CARACTERIZAÇÃO DA SITUAÇÃO FLAGRANCIAL: Neste sentido, enquanto

perdurar a situação de abandono, o crime está em andamento (crime é
tido como crime permanente – o abuso está sendo cometido com a
situação do abandono e dela decorre), possibilitando a caracterização do
flagrante delito. De acordo com o art. 302 do Código de Processo Penal,
“considera-se em flagrante delito quem: I - está cometendo a infração
penal; II - acaba de cometê-la; III - é perseguido, logo após, pela
autoridade, pelo ofendido ou por qualquer pessoa, em situação que faça
presumir ser autor da infração; IV - é encontrado, logo depois, com
instrumentos, armas, objetos ou papéis que façam presumir ser ele autor
da infração. O art. 303, também do Código de Processo Penal estabelece
claramente que “nas infrações permanentes, entende-se o agente em
flagrante delito enquanto não cessar a permanência”, como é o caso do
abandono de animais com privação de condições mínimas de subsistência,
ou seja, os moradores que abandonam os animais incorrem na situação
descrita no art. 302, inciso I do Código de Processo Penal, cumulado com
o art. 303 do mesmo diploma legal.
Paralelamente, a Constituição Federal de 1988, em seu art. 5º, inciso XI,
determina que “a casa é asilo inviolável do indivíduo, ninguém nela
podendo penetrar sem consentimento do morador, salvo em caso de
flagrante delito ou desastre, ou para prestar socorro, ou, durante o dia,
por determinação judicial”. No mesmo sentido, o art. 150, § 3º, II, do
Código Penal afirma que não constitui crime “a entrada ou permanência
em casa alheia ou em suas dependências: II - a qualquer hora do dia ou da
noite, quando algum crime está sendo ali praticado ou na iminência de o
ser. Segundo os §§4º e 5º do mesmo dispositivo, “a expressão "casa"

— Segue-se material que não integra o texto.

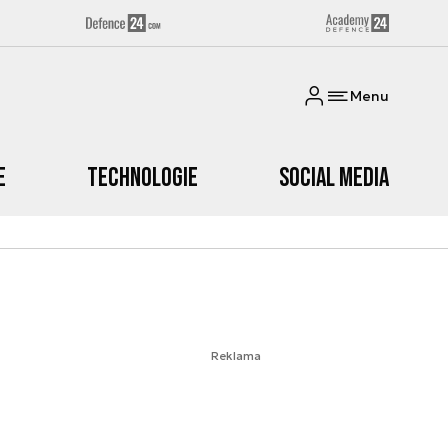
Menu
e
Technologie
Social media
Reklama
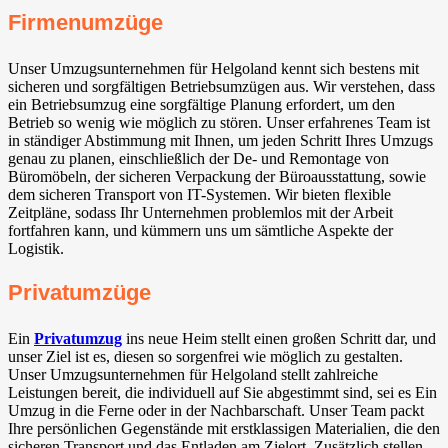
Firmenumzüge
Unser Umzugsunternehmen für Helgoland kennt sich bestens mit
sicheren und sorgfältigen Betriebsumzügen aus. Wir verstehen, dass
ein Betriebsumzug eine sorgfältige Planung erfordert, um den
Betrieb so wenig wie möglich zu stören. Unser erfahrenes Team ist
in ständiger Abstimmung mit Ihnen, um jeden Schritt Ihres Umzugs
genau zu planen, einschließlich der De- und Remontage von
Büromöbeln, der sicheren Verpackung der Büroausstattung, sowie
dem sicheren Transport von IT-Systemen. Wir bieten flexible
Zeitpläne, sodass Ihr Unternehmen problemlos mit der Arbeit
fortfahren kann, und kümmern uns um sämtliche Aspekte der
Logistik.
Privatumzüge
Ein
Privatumzug
ins neue Heim stellt einen großen Schritt dar, und
unser Ziel ist es, diesen so sorgenfrei wie möglich zu gestalten.
Unser Umzugsunternehmen für Helgoland stellt zahlreiche
Leistungen bereit, die individuell auf Sie abgestimmt sind, sei es Ein
Umzug in die Ferne oder in der Nachbarschaft. Unser Team packt
Ihre persönlichen Gegenstände mit erstklassigen Materialien, die den
sicheren Transport und das Entladen am Zielort. Zusätzlich stellen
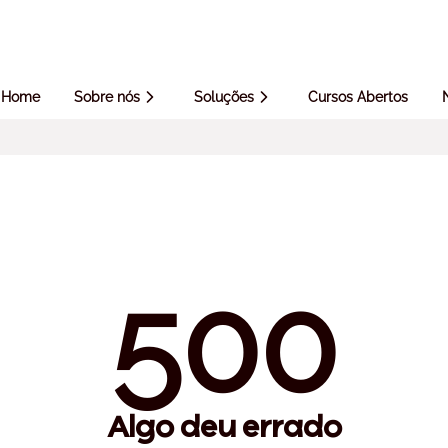
Home
Sobre nós
Soluções
Cursos Abertos
500
Algo deu errado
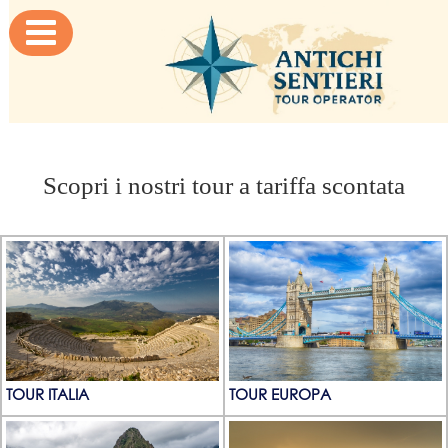

Scopri i nostri tour a tariffa scontata
TOUR ITALIA
TOUR EUROPA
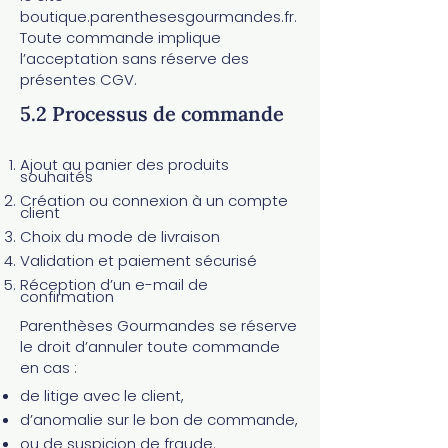
boutique.parenthesesgourmandes.fr.
Toute commande implique
l’acceptation sans réserve des
présentes CGV.​
5.2 Processus de commande​​
Ajout au panier des produits
souhaités
Création ou connexion à un compte
client
Choix du mode de livraison
Validation et paiement sécurisé
Réception d’un e-mail de
confirmation
Parenthèses Gourmandes se réserve
le droit d’annuler toute commande
en cas :
de litige avec le client,
d’anomalie sur le bon de commande,
ou de suspicion de fraude.​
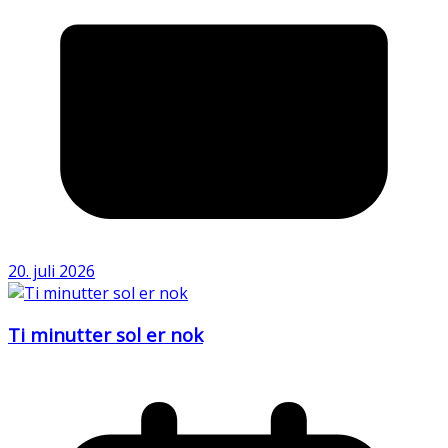
20. juli 2026
Ti minutter sol er nok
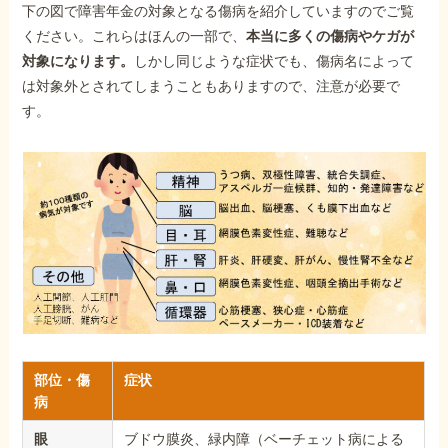
下の図で障害年金の対象となる傷病を紹介していますのでご覧
ください。これらはほんの一部で、
本当に多くの傷病やケガが
対象になります。
しかし同じような症状でも、傷病名によって
は対象外とされてしまうこともありますので、注意が必要で
す。
部位・傷
症状
病
眼
ブドウ膜炎、緑内障（ベーチェット病による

compreende: I - qualquer compartimento habitado; II - aposento ocupado
de habitação coletiva; III - compartimento não aberto ao público, onde
alguém exerce profissão ou atividade. Não se compreendem na expressão
"casa": I - hospedaria, estalagem ou qualquer outra habitação coletiva,
enquanto aberta, salvo a restrição do n.º II do parágrafo anterior; II -
taverna, casa de jogo e outras do mesmo gênero”.

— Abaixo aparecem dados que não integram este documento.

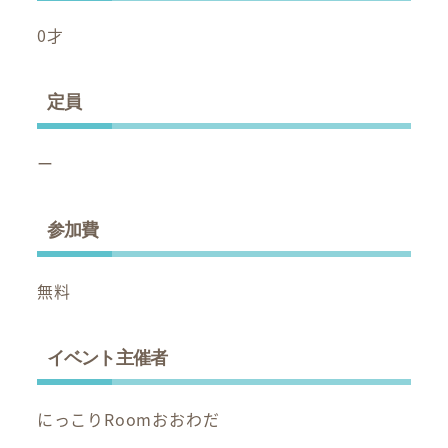
0才
定員
ー
参加費
無料
イベント主催者
にっこりRoomおおわだ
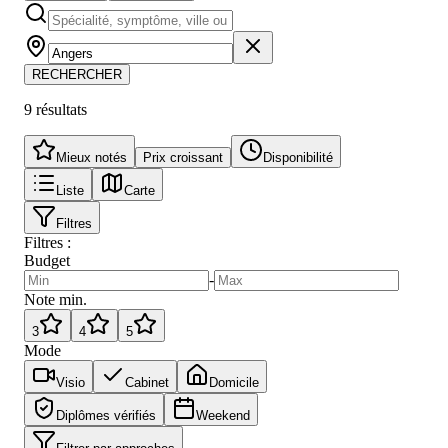
RECHERCHER
9
résultat
s
Mieux notés
Prix croissant
Disponibilité
Liste
Carte
Filtres
Filtres :
Budget
-
Note min.
3
4
5
Mode
Visio
Cabinet
Domicile
Diplômes vérifiés
Weekend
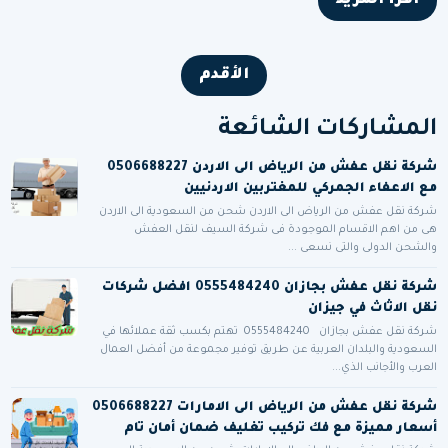
اقرأ المزيد
الأقدم
المشاركات الشائعة
شركة نقل عفش من الرياض الى الاردن 0506688227
مع الاعفاء الجمركي للمغتربين الاردنيين
شركة نقل عفش من الرياض الى الاردن شحن من السعودية الى الاردن
هى من اهم الاقسام الموجودة فى شركة السيف لنقل العفش
والشحن الدولى والتى نسعى ...
شركة نقل عفش بجازان 0555484240 افضل شركات
نقل الاثاث في جيزان
شركة نقل عفش بجازان 0555484240 تهتم بكسب ثقة عملائها في
السعودية والبلدان العربية عن طريق توفير مجموعة من أفضل العمال
العرب والأجانب الذي...
شركة نقل عفش من الرياض الى الامارات 0506688227
أسعار مميزة مع فك تركيب تغليف ضمان أمان تام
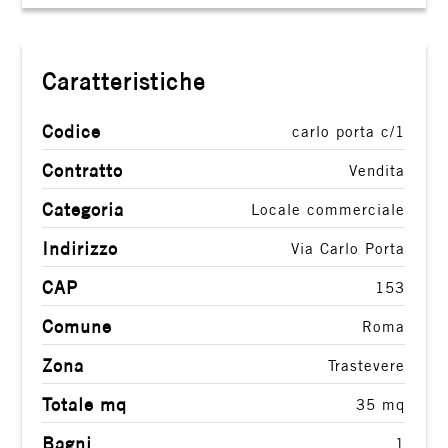
2
Caratteristiche
3
Codice
carlo porta c/1
4
Contratto
Vendita
5
Categoria
Locale commerciale
Indirizzo
Via Carlo Porta
5+
CAP
153
Comune
Altre
Roma
opzioni
Zona
Trastevere
-
Totale mq
35 mq
multiscelta
Bagni
1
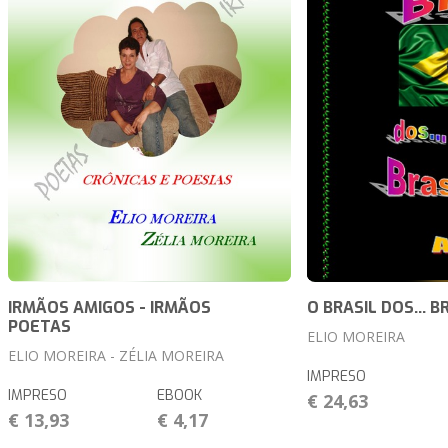
IRMÃOS AMIGOS - IRMÃOS
O BRASIL DOS... B
POETAS
ELIO MOREIRA
ELIO MOREIRA - ZÉLIA MOREIRA
IMPRESO
IMPRESO
EBOOK
€ 24,63
€ 13,93
€ 4,17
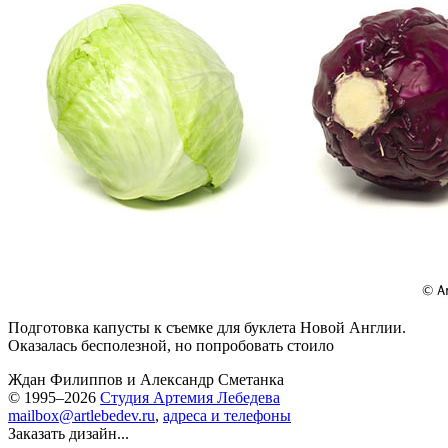
Подготовка капусты к съемке для
буклета Новой Англии
.
Оказалась бесполезной, но попробовать стоило
Ждан Филиппов
и
Александр Сметанка
© 1995–2026
Студия Артемия Лебедева
mailbox@artlebedev.ru
,
адреса и телефоны
Заказать дизайн...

SOLUÇÕES PRÁTICAS: Com base na fundamentação acima exposta,
teríamos 4 alternativas básicas para ajudar os animais e situação
emergencial (expostas em ordem de preferência):
(a) Solução consensual acima exposta;
(b) Requerer à autoridade judicial a expedição de mandado de busca e
apreensão domiciliar dos animais abandonados com base no fato
de constituir o abandono fato típico punível pelo art. 32 da Lei n .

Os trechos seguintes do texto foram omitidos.